Is it possible to configure fairshare with pre-emption, so that if a user is running a large number of jobs on the system those user jobs would be pre-empted (newest running job first) and put back onto the queue?
Thanks in advance for your advice.
Is it possible to configure fairshare with pre-emption, so that if a user is running a large number of jobs on the system those user jobs would be pre-empted (newest running job first) and put back onto the queue?
Thanks in advance for your advice.
I believe what you want to look at are soft limits. Those allow you to to say if users have too many jobs running, or by resource for finer granularity. To do this, you need to set them in preempt_prio, and set the max_run attribute on the queue or server. Look in the guides for soft limits.
The default ordering of jobs to preempt is ones most recently started.
So as a note, fairshare and preemption are two different functionalities of the scheduler. They can be turned on independently of each other. Fairshare orders job’s priority. Preemption says if a job can’t run now, let’s see if we can preempt lower priority jobs to allow us to run now.
Bhroam
Thanks for the reply. If I understand correctly, the soft limits would stop the scheduler from actually submitting jobs. What we’d like to achieve is that the user is able to use the resource on the chance that nobody else is going to use. If someone else then starts using, we would want only the jobs of the user(s) with the most current resource to start getting pre-empted and make available resource for the user who currently is using little resource.
Do you think something like this possible, or just a pipe dream?
I think you are looked at hard limits. A hard limit won’t be exceeded. A soft limit will be exceeded until a higher priority job comes along and needs those resources.
To do this, you need to set preempt_prio via qmgr to include server_softlimits. It should be added to the end of the line. You then set max_run_soft or max_run_soft.res on the server.

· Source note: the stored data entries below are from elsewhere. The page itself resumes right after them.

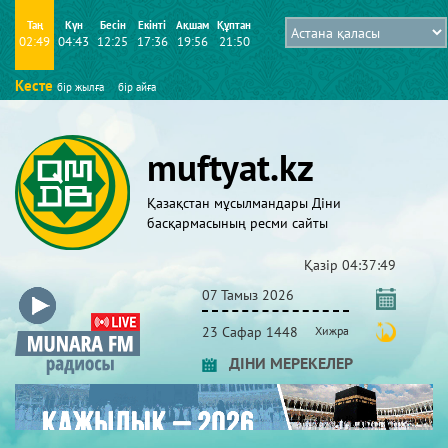
Таң
Күн
Бесін
Екінті
Ақшам
Құптан
02:49
04:43
12:25
17:36
19:56
21:50
Кесте
бір жылға
бір айға
muftyat.kz
Қазақстан мұсылмандары Діни
басқармасының ресми сайты
Қазір
04:37:49
07 Тамыз 2026
23 Сафар 1448
Хижра
ДІНИ МЕРЕКЕЛЕР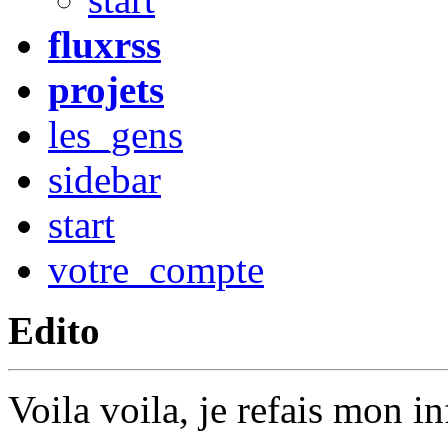
fluxrss
projets
les_gens
sidebar
start
votre_compte
Edito
Voila voila, je refais mon i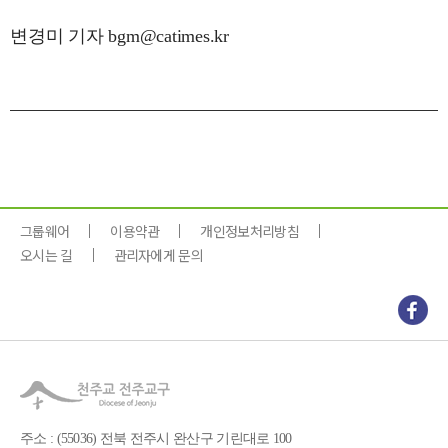
변경미 기자 bgm@catimes.kr
그룹웨어
이용약관
개인정보처리방침
오시는 길
관리자에게 문의
주소 : (55036) 전북 전주시 완산구 기린대로 100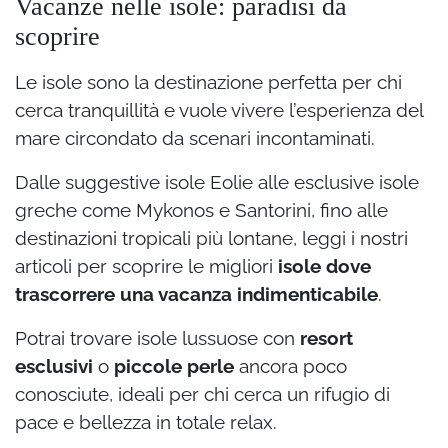
Vacanze nelle isole: paradisi da
scoprire
Le isole sono la destinazione perfetta per chi
cerca tranquillità e vuole vivere l’esperienza del
mare circondato da scenari incontaminati.
Dalle suggestive isole Eolie alle esclusive isole
greche come Mykonos e Santorini, fino alle
destinazioni tropicali più lontane, leggi i nostri
articoli per scoprire le migliori
isole dove
trascorrere una vacanza indimenticabile
.
Potrai trovare isole lussuose con
resort
esclusivi
o
piccole perle
ancora poco
conosciute, ideali per chi cerca un rifugio di
pace e bellezza in totale relax.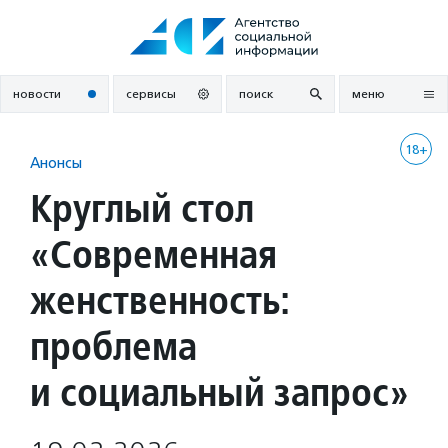
Перейти
к
содержанию
новости
сервисы
поиск
меню
18+
Анонсы
Круглый стол
«Современная
женственность:
проблема
и социальный запрос»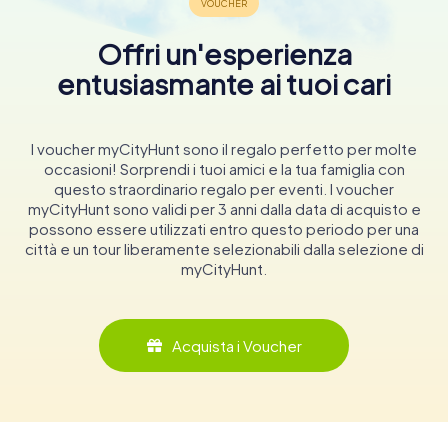
Offri un'esperienza
entusiasmante ai tuoi cari
I voucher myCityHunt sono il regalo perfetto per molte
occasioni! Sorprendi i tuoi amici e la tua famiglia con
questo straordinario regalo per eventi. I voucher
myCityHunt sono validi per 3 anni dalla data di acquisto e
possono essere utilizzati entro questo periodo per una
città e un tour liberamente selezionabili dalla selezione di
myCityHunt.
Acquista i Voucher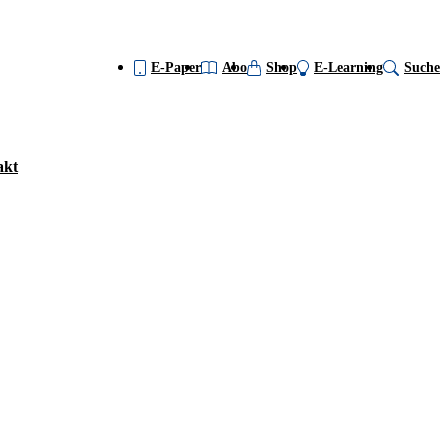
E-Paper
Abo
Shop
E-Learning
Suche
akt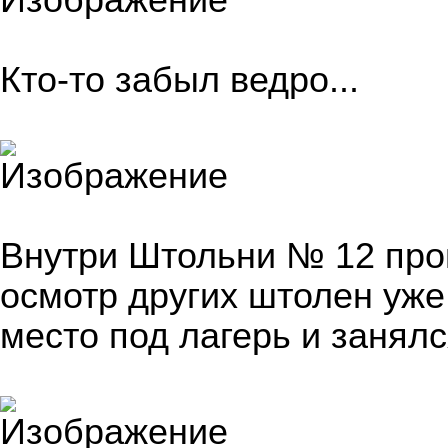
Кто-то забыл ведро...
Внутри Штольни № 12 пров
осмотр других штолен уже
место под лагерь и занялс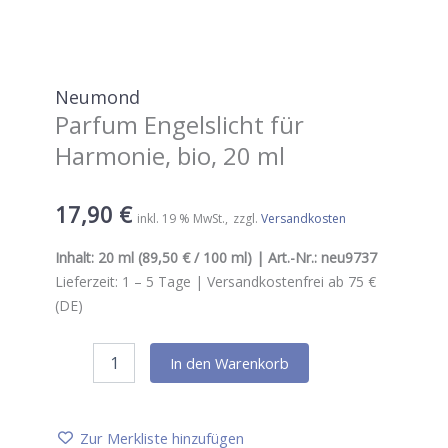
Neumond
Parfum Engelslicht für
Harmonie, bio, 20 ml
17,90
€
inkl. 19 % MwSt.
zzgl.
Versandkosten
Inhalt:
20 ml
(89,50 € / 100 ml) | Art.-Nr.:
neu9737
Lieferzeit:
1 – 5
Tage |
Versandkostenfrei ab 75 €
(DE)
Neumond
In den Warenkorb
Parfum
Engelslicht
für
Harmonie,
Zur Merkliste hinzufügen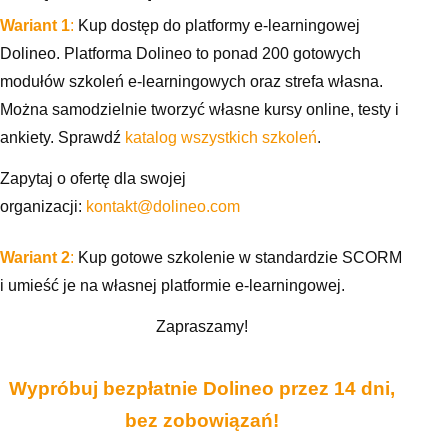
Wariant 1
:
Kup dostęp do platformy e-learningowej
Dolineo. Platforma Dolineo to ponad 200 gotowych
modułów szkoleń e-learningowych oraz strefa własna.
Można samodzielnie tworzyć własne kursy online, testy i
ankiety. Sprawdź
katalog wszystkich szkoleń
.
Zapytaj o ofertę dla swojej
organizacji:
kontakt@dolineo.com
Wariant 2
:
Kup gotowe szkolenie w standardzie SCORM
i umieść je na własnej platformie e-learningowej.
Zapraszamy!
Wypróbuj bezpłatnie Dolineo przez 14 dni,
bez zobowiązań!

qmgr -c ‘set server max_run = [u:PBS_GENERIC=5]’
Will mean if a user runs more than 5 jobs, they are exceeded this limit. They can be preempted back down to 5 jobs at any time.
qmgr -c ‘ser server max_run_soft.ncpus = [u:PBS_GENERIC=10]’
Will mean a user that runs more than 10 cpus is over their limits.
The admin guide will go over this in more detail. Look for soft limits.
Bhroam
Ah yes, thanks for this. In the case were we may occasionally want a user to actually take all the resource, if they have a urgent agreed need. What would be the best way to deal with this. Would a very high priority queue be able to override the softlimits?
Thanks again
If a queue has priority >= 150 (default), it is considered an express queue. This will cause anything in this queue to preempt any normal or soft limit job. You can even have multiple layers of express queues, where higher priority express queues preempt from lower priority ones.
Bhroam
Chapter 4 of the PBS Professional Administrator’s Guide covers scheduling. See section 4.9.19, “Using Fairshare”, p. 140, and section 4.9.33, “Using Preemption”, p. 182.
Chapter 5 covers resource usage, including resource limits; see section 5.15, “Managing Resource Usage”, p. 290.